Normativa

Normativa diramata da Ordine Medici e Odontoiatri di Arezzo

Sulla "sostituibilità" dei farmaci 28.11.2011

Da Toscana Medica del 24.11.2011 - Sulla "sostituibilità" dei farmaci
La Regione Puglia, con propria legge regionale, ha stabilito che all'atto delle dimissioni del paziente dal ricovero o della visita specialistica, le strutture delle Aziende sanitarie pubbliche avrebbero dovuto dispensare i farmaci necessari per il primo ciclo di terapia. In particolare, il regolamento attuativo della legge regionale prevedeva che, nell'ambito della distribuzione diretta dei farmaci, la prescrizione dei medicinali concedibili con oneri a carico del SSR presenti nel prontuario terapeutico, dovesse riportare esclusivamente il principio attivo con conseguente divieto per i medici ospedalieri e specialisti ambulatoriali di utilizzare il nome commerciale del prodotto. Una azienda farmaceutica ha fatto ricorso contro questa disposizione e il Consiglio di Stato le ha dato ragione. I giudici amministrativi, infatti, hanno affermato che il medico non può essere obbligato a indicare nella prescrizione esclusivamente il nome del principio attivo e quindi non può essere rimessa al farmacista la scelta concreta del farmaco da somministrare, non avendo quest'ultimo né la competenza tecnica, né la conoscenza del quadro clinico dell'assistito. Il Consiglio di Stato ha anche osservato che la normativa regionale si pone in contrasto con la Legge dello Stato n. 405 del 2001 che contiene principi fondamentali non derogabili dalle singole Regioni.
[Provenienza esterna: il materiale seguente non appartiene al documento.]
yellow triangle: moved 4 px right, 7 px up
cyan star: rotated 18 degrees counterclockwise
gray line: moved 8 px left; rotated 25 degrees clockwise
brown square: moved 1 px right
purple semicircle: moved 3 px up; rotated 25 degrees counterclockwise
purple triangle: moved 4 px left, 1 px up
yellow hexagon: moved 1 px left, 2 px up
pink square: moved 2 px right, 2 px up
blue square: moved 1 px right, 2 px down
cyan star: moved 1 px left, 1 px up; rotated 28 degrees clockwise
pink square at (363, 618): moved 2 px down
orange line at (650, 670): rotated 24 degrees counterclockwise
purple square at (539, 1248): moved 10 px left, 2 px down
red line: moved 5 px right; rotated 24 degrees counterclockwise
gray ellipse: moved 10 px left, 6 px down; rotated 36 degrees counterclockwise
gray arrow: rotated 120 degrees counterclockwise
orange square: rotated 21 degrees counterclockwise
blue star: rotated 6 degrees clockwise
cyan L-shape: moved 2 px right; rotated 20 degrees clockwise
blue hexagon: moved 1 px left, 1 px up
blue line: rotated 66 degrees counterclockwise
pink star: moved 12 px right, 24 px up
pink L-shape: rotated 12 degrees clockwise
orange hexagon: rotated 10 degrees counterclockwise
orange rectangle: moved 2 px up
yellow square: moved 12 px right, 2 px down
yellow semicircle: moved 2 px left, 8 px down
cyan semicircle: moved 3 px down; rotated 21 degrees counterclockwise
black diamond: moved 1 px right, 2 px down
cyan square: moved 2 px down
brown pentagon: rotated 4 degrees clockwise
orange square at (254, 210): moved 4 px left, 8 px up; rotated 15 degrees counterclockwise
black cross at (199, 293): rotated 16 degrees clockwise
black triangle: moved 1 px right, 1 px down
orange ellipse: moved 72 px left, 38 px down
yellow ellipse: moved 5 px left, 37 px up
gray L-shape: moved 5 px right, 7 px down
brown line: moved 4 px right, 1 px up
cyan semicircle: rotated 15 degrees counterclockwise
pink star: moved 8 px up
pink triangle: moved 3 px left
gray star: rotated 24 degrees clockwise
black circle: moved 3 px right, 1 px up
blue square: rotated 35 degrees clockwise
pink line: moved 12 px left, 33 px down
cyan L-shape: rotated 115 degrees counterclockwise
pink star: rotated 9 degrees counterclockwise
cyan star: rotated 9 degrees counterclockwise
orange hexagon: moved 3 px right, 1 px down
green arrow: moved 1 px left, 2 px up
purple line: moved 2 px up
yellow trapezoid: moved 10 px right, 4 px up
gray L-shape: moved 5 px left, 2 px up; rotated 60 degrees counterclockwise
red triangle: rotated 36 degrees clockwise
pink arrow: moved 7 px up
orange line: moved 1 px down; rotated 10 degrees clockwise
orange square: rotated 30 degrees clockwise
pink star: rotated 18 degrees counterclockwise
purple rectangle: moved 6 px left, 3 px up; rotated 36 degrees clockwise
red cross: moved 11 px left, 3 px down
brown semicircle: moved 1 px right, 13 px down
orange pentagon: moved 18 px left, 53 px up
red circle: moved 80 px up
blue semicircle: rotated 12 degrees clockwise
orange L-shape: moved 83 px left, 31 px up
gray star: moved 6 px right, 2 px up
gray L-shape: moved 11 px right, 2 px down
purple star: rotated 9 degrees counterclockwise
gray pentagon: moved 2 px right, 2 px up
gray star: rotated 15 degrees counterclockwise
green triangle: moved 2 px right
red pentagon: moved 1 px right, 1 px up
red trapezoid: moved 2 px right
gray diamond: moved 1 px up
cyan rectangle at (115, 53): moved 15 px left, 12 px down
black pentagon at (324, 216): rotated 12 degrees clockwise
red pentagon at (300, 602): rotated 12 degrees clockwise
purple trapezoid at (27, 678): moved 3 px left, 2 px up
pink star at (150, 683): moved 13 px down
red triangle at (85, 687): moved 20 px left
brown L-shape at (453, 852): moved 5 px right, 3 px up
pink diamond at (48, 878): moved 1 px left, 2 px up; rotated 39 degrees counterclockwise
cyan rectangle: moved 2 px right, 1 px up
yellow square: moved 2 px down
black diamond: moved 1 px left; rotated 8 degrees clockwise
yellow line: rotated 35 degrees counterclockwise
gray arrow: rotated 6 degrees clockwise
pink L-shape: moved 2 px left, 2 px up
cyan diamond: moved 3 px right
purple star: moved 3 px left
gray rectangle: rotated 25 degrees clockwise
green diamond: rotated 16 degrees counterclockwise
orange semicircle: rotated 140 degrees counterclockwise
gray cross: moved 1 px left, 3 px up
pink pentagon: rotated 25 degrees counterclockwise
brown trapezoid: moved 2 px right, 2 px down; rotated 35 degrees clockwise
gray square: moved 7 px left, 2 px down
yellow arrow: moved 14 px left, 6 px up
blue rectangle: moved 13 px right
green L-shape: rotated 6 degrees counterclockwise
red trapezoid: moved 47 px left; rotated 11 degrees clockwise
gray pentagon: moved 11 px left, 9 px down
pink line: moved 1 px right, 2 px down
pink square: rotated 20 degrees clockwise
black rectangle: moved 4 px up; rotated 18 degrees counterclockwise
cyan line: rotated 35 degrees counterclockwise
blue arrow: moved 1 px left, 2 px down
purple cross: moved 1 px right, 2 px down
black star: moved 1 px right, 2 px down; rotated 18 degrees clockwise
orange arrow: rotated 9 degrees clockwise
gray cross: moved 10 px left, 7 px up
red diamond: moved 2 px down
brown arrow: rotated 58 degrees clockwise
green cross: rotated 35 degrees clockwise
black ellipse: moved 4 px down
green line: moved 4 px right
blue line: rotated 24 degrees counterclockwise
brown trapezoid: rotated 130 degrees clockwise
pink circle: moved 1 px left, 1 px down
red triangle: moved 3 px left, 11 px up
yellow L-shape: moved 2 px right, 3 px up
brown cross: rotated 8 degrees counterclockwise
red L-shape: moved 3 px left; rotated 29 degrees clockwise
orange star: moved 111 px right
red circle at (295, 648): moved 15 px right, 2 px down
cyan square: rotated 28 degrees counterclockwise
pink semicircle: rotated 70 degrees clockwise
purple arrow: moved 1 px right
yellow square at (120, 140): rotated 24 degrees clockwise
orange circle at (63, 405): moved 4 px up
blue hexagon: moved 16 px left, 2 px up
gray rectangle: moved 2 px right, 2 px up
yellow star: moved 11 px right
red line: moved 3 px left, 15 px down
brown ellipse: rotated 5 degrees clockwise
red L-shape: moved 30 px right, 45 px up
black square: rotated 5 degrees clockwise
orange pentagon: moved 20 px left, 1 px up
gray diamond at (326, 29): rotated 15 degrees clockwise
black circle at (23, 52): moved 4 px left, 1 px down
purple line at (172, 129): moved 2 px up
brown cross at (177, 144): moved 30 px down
La Legge nazionale, infatti, prevede che ove sia prescritto un farmaco più costoso tra quelli equivalenti in commercio, la differenza di costo è sostenuta dal paziente, che, a sua volta, può optare, su consiglio del farmacista, per il farmaco al prezzo più basso; ma ciò solo laddove il medico non abbia apposto la clausola di insostituibilità. In definitiva emerge il principio che è la valutazione finale del medico curante, da effettuarsi in relazione alla precisa patologia del paziente e alle caratteristiche della malattia, a determinare il ricorso a un farmaco specifico e la non sostituibilità con altro farmaco (Consiglio di Stato, sez. III, sent. n. 5790 del 27/10/2011).